Interestingly, we might require that these two things can only occur at the same time-- a recursive call only occurs in an alternative, and an alternative only can occur if it contains a recursive call. The first of these two will almost always be true anyway (otherwise all instances of the object being defined will be infinitely long; this could only be true of concepts such as "string of text", and the system doesn't really need to come up with the concept of an infinite string of text, although it seems human). The second restriction does not bar turing-complete learning (as far as I know), so it doesn't change the representational power of the system; but it still would probably hurt the system's power.

There are a few modifications on this theme. Firts, of we're allowing alternatives, then why not allow denials, too? This seems like it would make a good deal of difference for some purposes and not much for others. It would make the system more difficult to compute-- rather than identifying an aggregate when we see all of its parts, we would not need to worry about seeing a lack of certain things. This is more troublesome than it sounds, because in many cases the system only knows what is, not what isn't. (Imaginary cases, of course; this is how I visualizew thew system, but that doesn't mean much about what it will be like in practice.) A denial of an abstract entity requires us not just to fail to find an instance of it currently instantiated in the location in question, but to find no instance after instantiating all possible entities in that location. Since the system is now supposed to be turing-complete, this runs into the halting problem. Ideally the system should be able to guess after looking for a good amount of time: "It doesn't seem as if there is an instance there, although I can't be sure."

Another variation: Most aggregates with explicit alternatives or self-reference should come from a recognized implicit alternative or self-reference. Can I change this "most" to "all"? I think the following version works: "All aggregate classes with explicit alternatives or self-reference either reflect aggregate classes with implicit alternatives or self-reference, or are formed by reducing the number of alternatives in such a class." The problem with the implicit alternatives is that they are too all-encompassing, embracing anything that occurs in the defining context. Making such alternatives explicit and then reducing the number of alternatives fixes this. Is that good enough? More thought is needed.

## Wednesday, May 02, 2007

In a way, it seems silly to try to learn unrestricted grammars. What does it mean? The simplest characterization is: sort through the space of all possible programs in some manner, looking for the ones that output the data so far (but which don't stop there). Use the further output of these programs to predict the future. (Either choose one that's somehow best, or somehow assign different weights to each, or treat them all equally.)

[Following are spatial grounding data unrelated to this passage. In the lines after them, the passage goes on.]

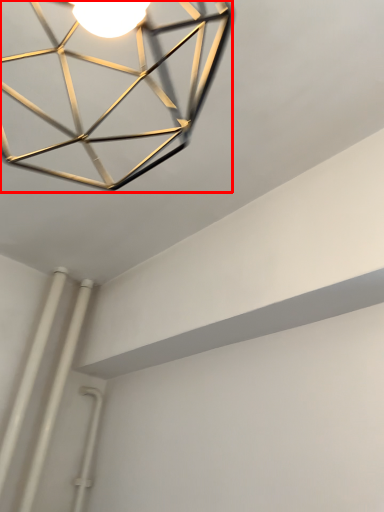 Question: Observing the image, what is the correct spatial positioning of lamp (annotated by the red box) in reference to pipe?

Choices:
 (A) right
 (B) left

Answer: (A) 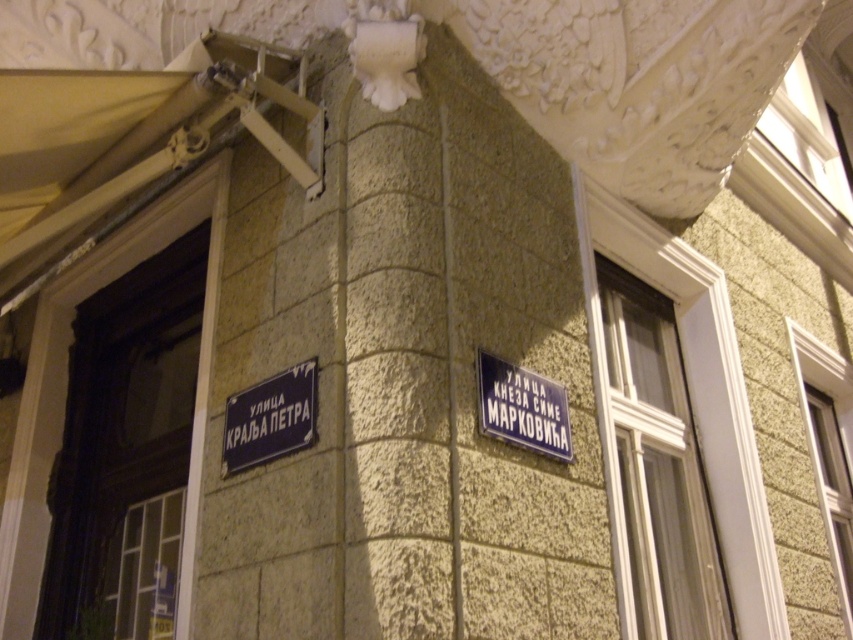 You are standing in front of the building and want to read the dark blue metal street sign at lower left. Is it within a comfortable reading distance of 2 meters?

The dark blue metal street sign at lower left is 1.93 meters away from the viewer, which is within the comfortable reading distance of 2 meters.

You are a pedestrian trying to read both street signs on the building corner. Which sign can you read more easily, the dark blue metal street sign at lower left or the blue metallic sign at upper right?

The dark blue metal street sign at lower left is taller than the blue metallic sign at upper right, so it is larger and more legible from a distance, making it easier to read.

Consider the image. You are a city planner measuring the spacing between two street signs on a building wall. The dark blue metal street sign at lower left and the blue metallic sign at upper right are both part of a new design. According to the city ordinance, the minimum spacing between two signs must be at least 60 centimeters. Does the current spacing between these two signs meet the requirement?

The distance between the dark blue metal street sign at lower left and the blue metallic sign at upper right is 59.58 centimeters, which is less than the required 60 centimeters. Therefore, the current spacing does not meet the city ordinance requirement. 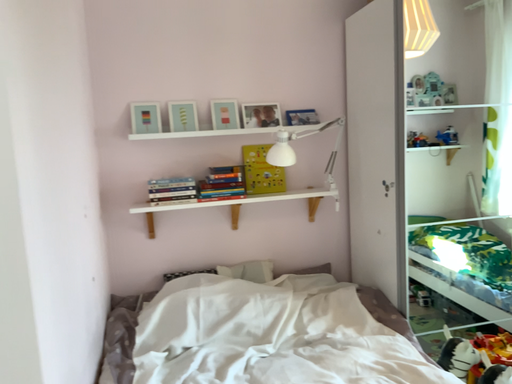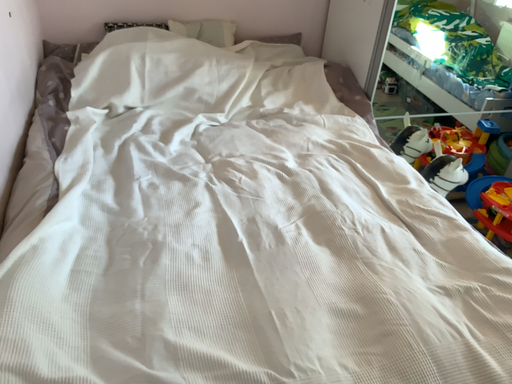 Question: Which way did the camera rotate in the video?

Choices:
 (A) rotated upward
 (B) rotated downward

Answer: (B) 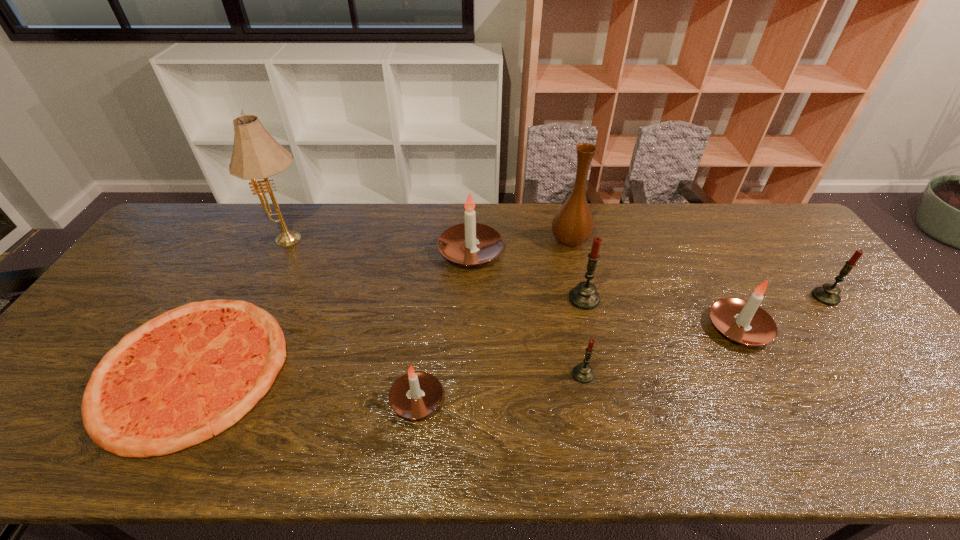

This sort of patternfinding is on a level we wouldn't even expext of a human. The output of an arbitrary computer program can be pretty hideous-- completely tangled, with every value dependent on every other. Yet, at the same time, scientists can go further than the class of "unrestricted" patterns, into the incalculable. The class of unrestricted patterns is actually defined as any calculable pattern. However, not all equations in physics are calculable. We suspect that the equations hold in all cases simply because they seem to hold in the cases we can calculate. So perhaps the "unrestricted" class of patterns isn't exactly the goal I should be after-- a general learning algorithm shouldn't be expected to learn all patterns of the unrestricted class, but it should be able to learn some that don't fall within it; patterns that are calculable only in some cases. (Here's an image of what it means for a pattern to be "incalculable": there is some sort of exact definition for it, but this definition does not imply any sort of algorithm for calculating the pattern; the only way to work out the pattern is with brute-force theorem-proving to get algorithms for any special cases that you need to know, and no such theorem-proving can ever cover all cases. Neat, huh?)

Actually, I suppose it's possible (in principle) to construct computer programs that will compute uncomputable functions. They'll simply run forever if you ask for an incomputable case. This suggests, then, that a learner of computable unrestricted patterns may very well learn some partially uncomputable patterns by accident, because it can't go through and check to see if a function is computable for every case. Neat.

But back to the more important issue: what would learning unrestricted patterns look like? Searching through the space of all programs that produce the data doesn't provide a very good image, because it's not very dissectable. For example, it doesn't allow us to ask questions like "if this past history had occured instead, what future would you predict using the same patterns?" I think a slight improvement, without loss of generality, would be to search for possible programs that make fairly good predictions of the next moment when fed the last. This can be thought of as a "computed markov model"-- rather than using a table of probabilities, use an algorithm. Obviously, stopping at 1st-order computed markov models would be a bad idea (because in real life all sensory input from one second ago will not tell you everything you need to know about the next moment by a longshot)-- the higher the order, the better. In fact, it might be desireable to search for programs that make fair preductions when fed arbitrarily-sized chunks of the past leading up to various sample moments.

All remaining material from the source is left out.